School of Food and Biological Engineering, Hefei University of Technology, Hefei 230601, China; Engineering Research Center of Bio-process, Ministry of Education, Hefei University of Technology, Hefei 230601, China; Food Laboratory of Zhongyuan, Luohe 462300, Henan, China.
School of Food and Biological Engineering, Hefei University of Technology, Hefei 230601, China; Engineering Research Center of Bio-process, Ministry of Education, Hefei University of Technology, Hefei 230601, China.
Food Chem. 2023 Jun 30;412:135472. doi: 10.1016/j.foodchem.2023.135472. Epub 2023 Jan 11.

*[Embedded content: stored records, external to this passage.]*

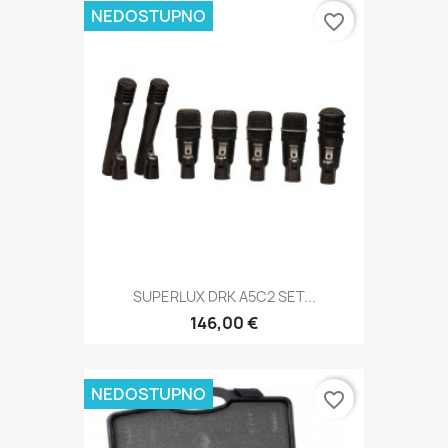
NEDOSTUPNO
favorite_border
SUPERLUX DRK A5C2 SET...
146,00 €
NEDOSTUPNO
favorite_border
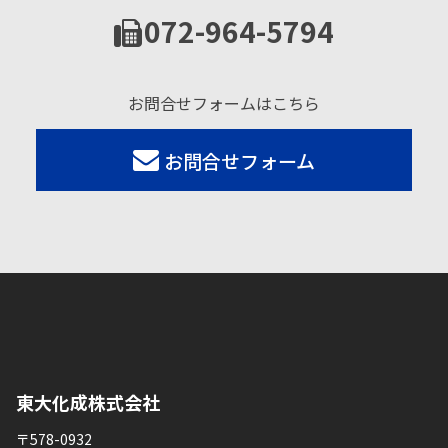
072-964-5794
お問合せフォームはこちら
お問合せフォーム
東大化成株式会社
〒578-0932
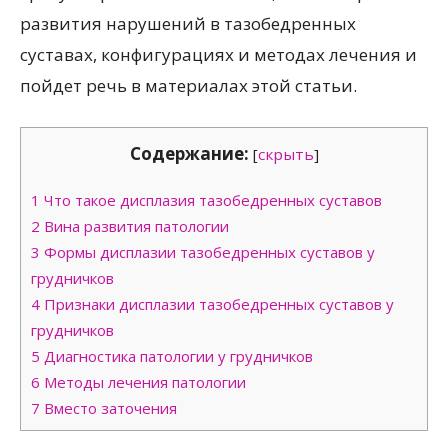
развития нарушений в тазобедренных
суставах, конфигурациях и методах лечения и
пойдет речь в материалах этой статьи.
Содержание:
[
скрыть
]
1
Что такое дисплазия тазобедренных суставов
2
Вина развития патологии
3
Формы дисплазии тазобедренных суставов у
грудничков
4
Признаки дисплазии тазобедренных суставов у
грудничков
5
Диагностика патологии у грудничков
6
Методы лечения патологии
7
Вместо заточения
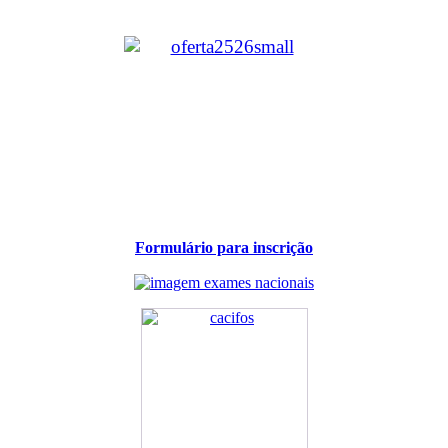
Formulário para inscrição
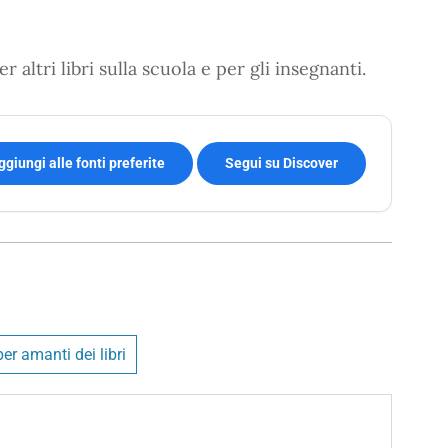
r altri libri sulla scuola e per gli insegnanti.
ggiungi alle fonti preferite
Segui su Discover
per amanti dei libri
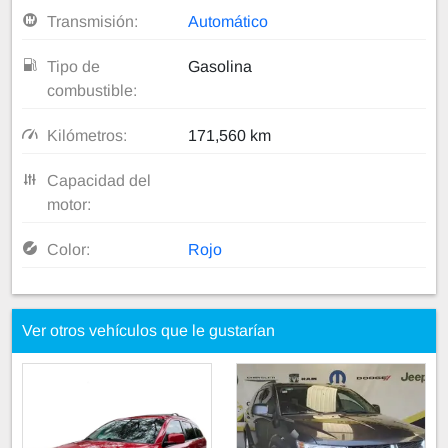
Transmisión:
Automático
Tipo de
Gasolina
combustible:
Kilómetros:
171,560 km
Capacidad del
motor:
Color:
Rojo
Ver otros vehículos que le gustarían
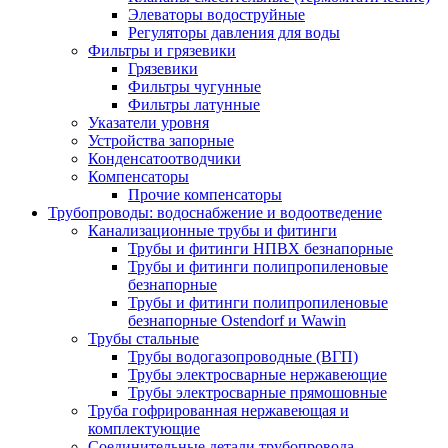
Элеваторы водоструйные
Регуляторы давления для воды
Фильтры и грязевики
Грязевики
Фильтры чугунные
Фильтры латунные
Указатели уровня
Устройства запорные
Конденсатоотводчики
Компенсаторы
Прочие компенсаторы
Трубопроводы: водоснабжение и водоотведение
Канализационные трубы и фитинги
Трубы и фитинги НПВХ безнапорные
Трубы и фитинги полипропиленовые
безнапорные
Трубы и фитинги полипропиленовые
безнапорные Ostendorf и Wawin
Трубы стальные
Трубы водогазопроводные (ВГП)
Трубы электросварные нержавеющие
Трубы электросварные прямошовные
Труба гофрированная нержавеющая и
комплектующие
Соединительные детали трубопровода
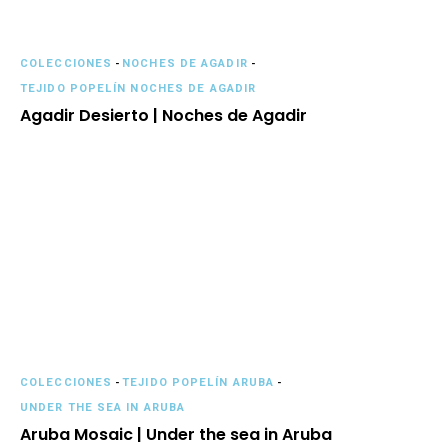
COLECCIONES
-
NOCHES DE AGADIR
-
TEJIDO POPELÍN NOCHES DE AGADIR
Agadir Desierto | Noches de Agadir
COLECCIONES
-
TEJIDO POPELÍN ARUBA
-
UNDER THE SEA IN ARUBA
Aruba Mosaic | Under the sea in Aruba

The study presented the effects of modulating the hydrophobic interaction and disulfide bond on the properties of myofibrillar protein (MP) emulsion gels at high temperature (95 °C) and the differentiation on the contribution of non-covalent (hydrophobic interaction) and covalent intermolecular interactions (disulfide bond) to the properties of interfacial protein films were also determined. The hydrophobic interactions among MP were modulated by the addition of octenyl succinic anhydride (OSA), and the disulfide bonds were modulated by the SH/SS exchange reactions mediated by GSH. The results showed that the MP emulsion gel properties at 95 °C were improved by modulating the hydrophobic interaction or disulfide bonds, and the dynamic interfacial adsorption of MP and dissipation quartz crystal microbalance experiments showed the interfacial adsorption pattens of protein were also changed. In addition, the hydrophobic interactions putted emphasis on improving the gel matrix, whereas the disulfide bonds focused on increasing the stiffness of interfacial protein films.
该研究探讨了在高温(95°C)下调节疏水性相互作用和二硫键对肌原纤维蛋白(MP)乳液凝胶特性的影响,并确定了非共价(疏水性相互作用)和共价分子间相互作用(二硫键)对界面蛋白膜特性的贡献差异。通过添加辛烯基琥珀酸酐(OSA)来调节 MP 之间的疏水性相互作用,通过 GSH 介导的 SH/SS 交换反应来调节二硫键。结果表明,通过调节疏水性相互作用或二硫键可以改善 95°C 下的 MP 乳液凝胶特性,并且 MP 的动态界面吸附和耗散石英晶体微天平实验表明,蛋白质的界面吸附模式也发生了变化。此外,疏水性相互作用侧重于改善凝胶基质,而二硫键则侧重于增加界面蛋白膜的刚性。